2 outdoor sagas look at mountaineer Mallory

Armchair adventurers apparently can't get enough of true outdoor sagas such as "The Perfect Storm" and "Into Thin Air." Now, with the discovery last month of the body of explorer George Mallory on the slopes of Mount Everest, more books about mountaineering are in the pipeline.Some believe that Mallory, who disappeared during a 1924 expedition with his partner Andrew Irvine, may have reached the summit 29 years before Sir Edmund Hillary and Tenzing Norgay. Larry Johnson and Jochen Hemmleb, who found Mallory's remains, will tell the story of their expedition this fall in "Ghosts of Everest: The Search for Mallory and Irvine." Rights to a BBC and Nova documentary have already been sold.

Meanwhile, National Geographic Books plans an October publication of "The Last Climb: The Legendary Everest Expeditions of George Mallory" by David Breashears and Audrey Salkeld. -- By Dan O'Briant, Cox News Service

The Home Depot: Built From Scratch, By Bernie Marcus and Arthur Blank; Times; $24.95.

In 1981, Bernie Marcus made a speech to a Rotary Club and asked how many of the 400 people in his audience were "do-it-yourselfers," how many owned tools, how many could repair a toilet without calling a plumber. About 20 people raised their hands. Fifteen years later, he appeared before the same group and asked the same questions, and only 15 out of 450 didn't raise their hands.

The difference? Home Depot, which in 20 years had revolutionized the way people look at home repair.

It all began on April 14, 1978, when Marcus and Arthur Blank were fired from their jobs at Daylin Corp. by an arrogant chief executive who called himself "Ming the Merciless" after the villain in the old Flash Gordon movies. Marcus and Blank were dejected, but spurred on by friends they met over coffee and sketched plans for their dream, the home-improvement store of the future.

Today, they have 775 stores and $30 billion in sales. This is the appealing story of a business coup accomplished by the seats of its founders' pants, with energy, conviction and more than a little luck. --By Anne Stephenson, The Arizona Republic.

Elementals: Stories of Fire and Ice, By A.S. Byatt; Random House; $21.95.

One of the more energetic and magisterial of contemporary British writers, A. S. Byatt is part of a generation of novelists-cum-academics from the provinces -- the 20th-century heiresses to George Eliot -- whose strong intellects won them entrance to the great universities.

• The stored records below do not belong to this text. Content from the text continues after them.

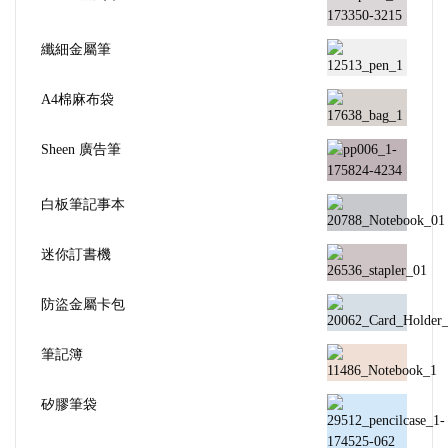
纖細金屬筆
A4棉麻布袋
Sheen 廣告筆
白板筆記事本
迷你訂書機
防盜金屬卡包
筆記簿
矽膠筆袋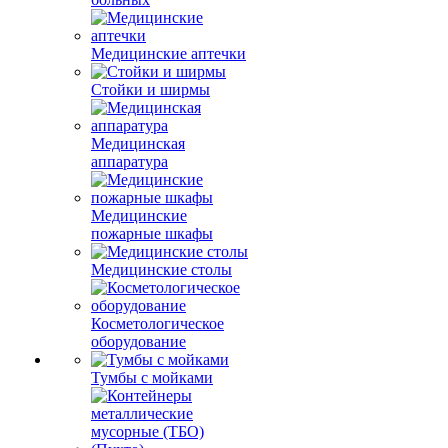
Медицинские аптечки
Стойки и ширмы
Медицинская
аппаратура
Медицинские
пожарные шкафы
Медицинские столы
Косметологическое
оборудование
Тумбы с мойками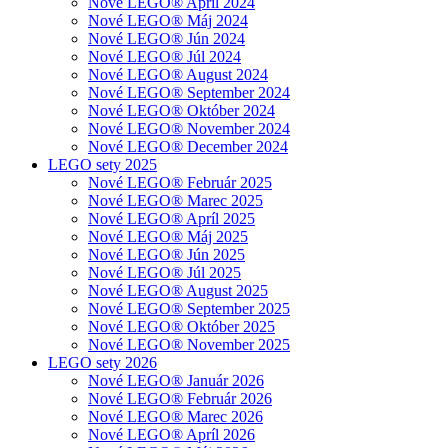
Nové LEGO® Apríl 2024
Nové LEGO® Máj 2024
Nové LEGO® Jún 2024
Nové LEGO® Júl 2024
Nové LEGO® August 2024
Nové LEGO® September 2024
Nové LEGO® Október 2024
Nové LEGO® November 2024
Nové LEGO® December 2024
LEGO sety 2025
Nové LEGO® Február 2025
Nové LEGO® Marec 2025
Nové LEGO® Apríl 2025
Nové LEGO® Máj 2025
Nové LEGO® Jún 2025
Nové LEGO® Júl 2025
Nové LEGO® August 2025
Nové LEGO® September 2025
Nové LEGO® Október 2025
Nové LEGO® November 2025
LEGO sety 2026
Nové LEGO® Január 2026
Nové LEGO® Február 2026
Nové LEGO® Marec 2026
Nové LEGO® Apríl 2026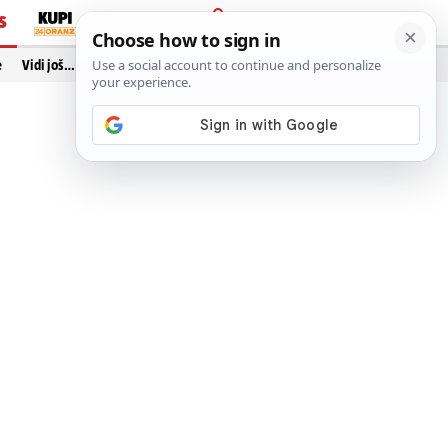
S
PRIJAVA
e
Vidi još…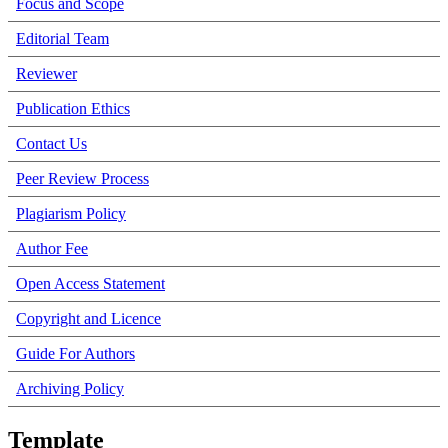
Focus and Scope
Editorial Team
Reviewer
Publication Ethics
Contact Us
Peer Review Process
Plagiarism Policy
Author Fee
Open Access Statement
Copyright and Licence
Guide For Authors
Archiving Policy
Template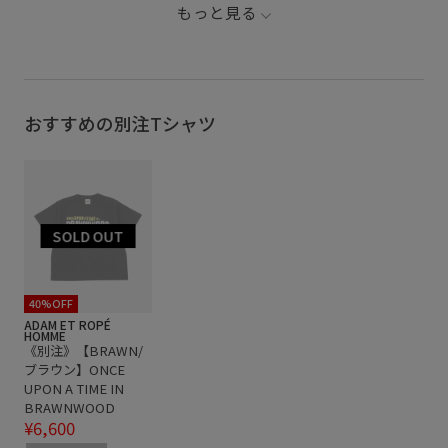
もっと見る
グラフィック
コットン
コットン100%
シンプル
スタイリッシュ
タイポグラフィ
ピンク
ルーズ
ルーズなシルエット
ロゴプリント
仕事
おすすめの別注Tシャツ
40%OFF
ADAM ET ROPÉ
HOMME
《別注》【BRAWN/
ブラウン】ONCE
UPON A TIME IN
BRAWNWOOD
¥6,600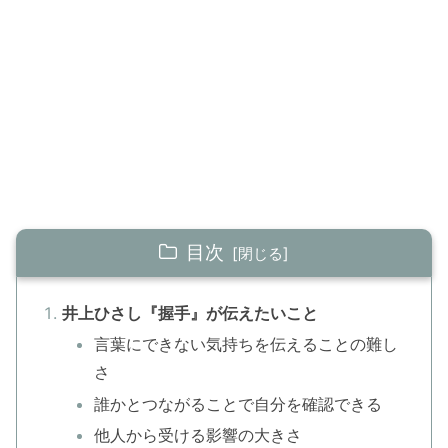
目次
井上ひさし『握手』が伝えたいこと
言葉にできない気持ちを伝えることの難し
さ
誰かとつながることで自分を確認できる
他人から受ける影響の大きさ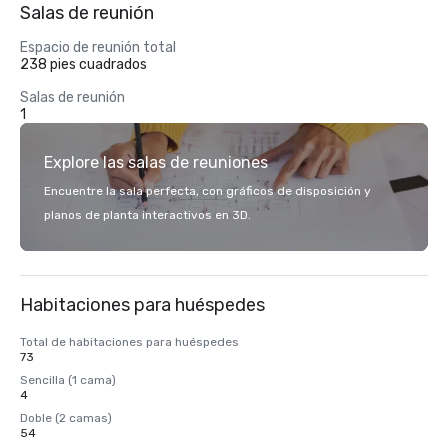
Salas de reunión
Espacio de reunión total
238 pies cuadrados
Salas de reunión
1
Explore las salas de reuniones
Encuentre la sala perfecta, con gráficos de disposición y
planos de planta interactivos en 3D.
Habitaciones para huéspedes
Total de habitaciones para huéspedes
73
Sencilla (1 cama)
4
Doble (2 camas)
54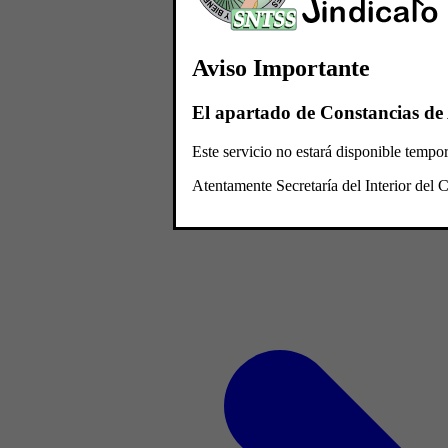
Aviso Importante
El apartado de Constancias de 
Este servicio no estará disponible temp
Atentamente Secretaría del Interior de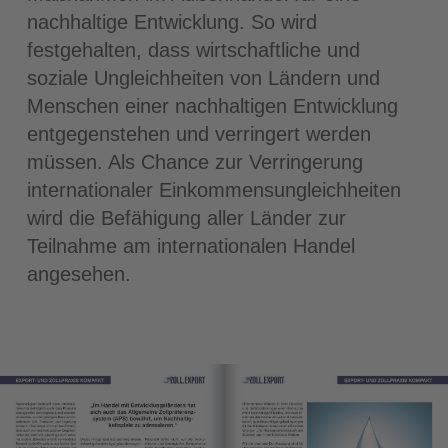
nachhaltige Entwicklung. So wird
festgehalten, dass wirtschaftliche und
soziale Ungleichheiten von Ländern und
Menschen einer nachhaltigen Entwicklung
entgegenstehen und verringert werden
müssen. Als Chance zur Verringerung
internationaler Einkommensungleichheiten
wird die Befähigung aller Länder zur
Teilnahme am internationalen Handel
angesehen.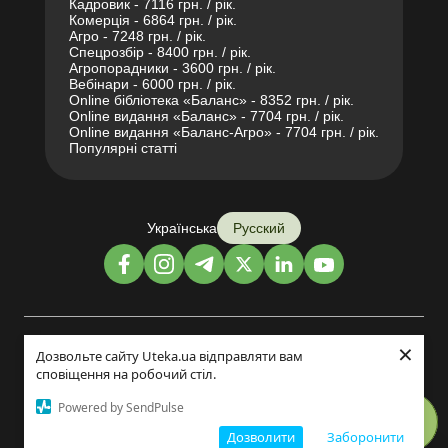
Кадровик - 7116 грн. / рік.
Комерція - 6864 грн. / рік.
Агро - 7248 грн. / рік.
Спецрозбір - 8400 грн. / рік.
Агропорадники - 3600 грн. / рік.
Вебінари - 6000 грн. / рік.
Online бібліотека «Баланс» - 8352 грн. / рік.
Online видання «Баланс» - 7704 грн. / рік.
Online видання «Баланс-Агро» - 7704 грн. / рік.
Популярні статті
Українська
Русский
×
Дизайн и разработка:
Дозвольте сайту Uteka.ua відправляти вам
сповіщення на робочий стіл.
©2014-2026
Powered by SendPulse
Дозволити
Заборонити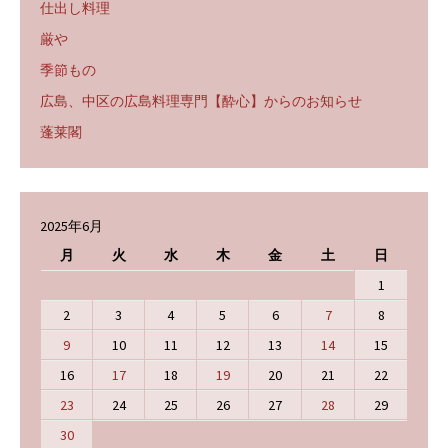
仕出し料理
厳や
季節もの
広島、中区の広島料理専門【酔心】からのお知らせ
蓬莱閣
2025年6月
月
火
水
木
金
土
日
1
2
3
4
5
6
7
8
9
10
11
12
13
14
15
16
17
18
19
20
21
22
23
24
25
26
27
28
29
30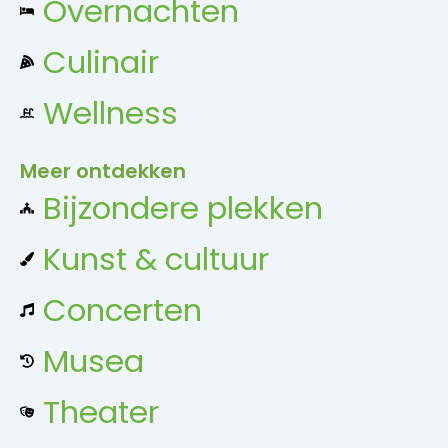
Overnachten
i
Culinair
g
Wellness
a
Meer ontdekken
t
Bijzondere plekken
i
Kunst & cultuur
e
Concerten
Musea
Theater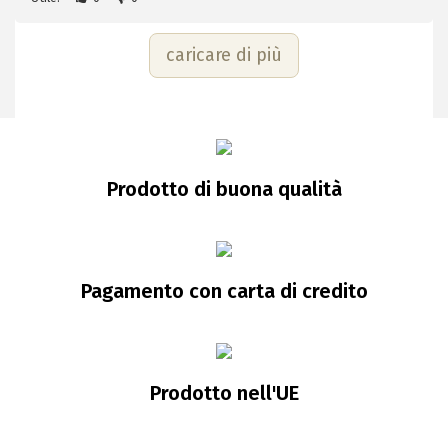
caricare di più
Prodotto di buona qualità
Pagamento con carta di credito
Prodotto nell'UE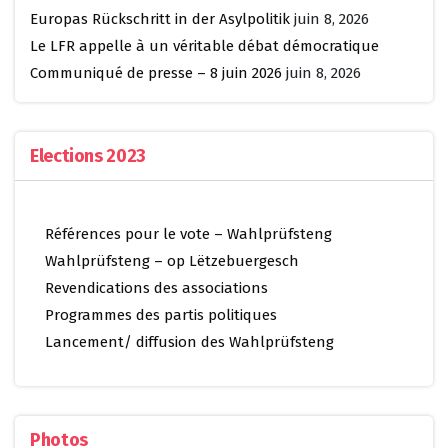
Europas Rückschritt in der Asylpolitik
juin 8, 2026
Le LFR appelle à un véritable débat démocratique
Communiqué de presse – 8 juin 2026
juin 8, 2026
Elections 2023
Références pour le vote – Wahlprüfsteng
Wahlprüfsteng – op Lëtzebuergesch
Revendications des associations
Programmes des partis politiques
Lancement/ diffusion des Wahlprüfsteng
Photos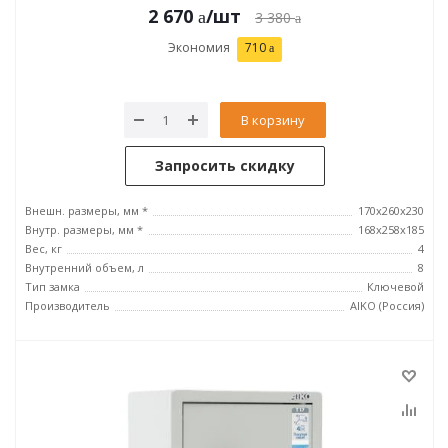
2 670
/шт
3 380
Экономия
710
В корзину
Запросить скидку
Внешн. размеры, мм *
170x260x230
Внутр. размеры, мм *
168x258x185
Вес, кг
4
Внутренний объем, л
8
Тип замка
Ключевой
Производитель
AIKO (Россия)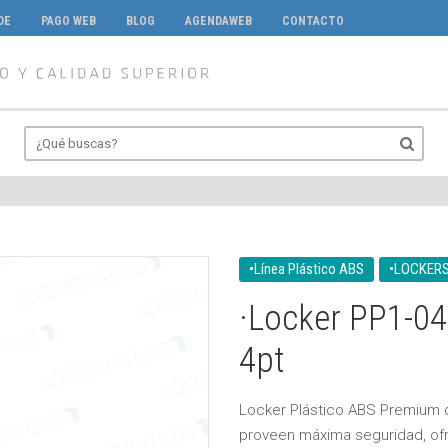
DE
PAGO WEB
BLOG
AGENDAWEB
CONTACTO
•Línea Plástico ABS
•LOCKERS
·Locker PP1-04
4pt
Locker Plástico ABS Premium
proveen máxima seguridad, ofr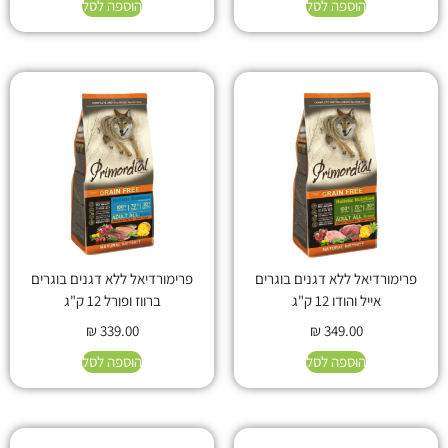
הוספה לסל
הוספה לסל
פרימורדיאל ללא דגנים בוגרים
פרימורדיאל ללא דגנים בוגרים
אייל והודו 12 ק"ג
ברווז ופורל 12 ק"ג
₪
339.00
₪
349.00
הוספה לסל
הוספה לסל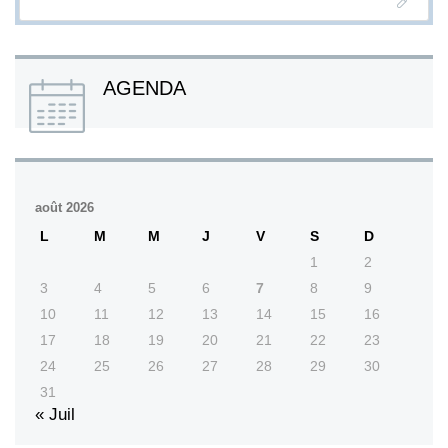
AGENDA
août 2026
L
M
M
J
V
S
D
1
2
3
4
5
6
7
8
9
10
11
12
13
14
15
16
17
18
19
20
21
22
23
24
25
26
27
28
29
30
31
« Juil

Many of the stories in "Elementals" -- confirming its subtitle, "Stories of Fire and Ice" -- involves European northerners who are either imprisoned or revived by the brutal south. The book's repeated message is stated clearly in a short fable, reminiscent of Isak Dinesen, titled "Christ in the House of Martha and Mary," in which Velzquez, staying at a grand Spanish house, teaches a gifted but bad-tempered cook not to resent her indifferent masters. "The divide," he informs her, "is not between the servants and the served, between the leisured and the workers, but between those who are interested in the world and its multiplicity of forms and forces, and those who merely subsist, worrying or yawning. . . . The world is full of light and life, and the true crime is not to be interested in it."

"Elementals" is similarly full of light and life. -- Fernanda Eberstadt, New York Times Service.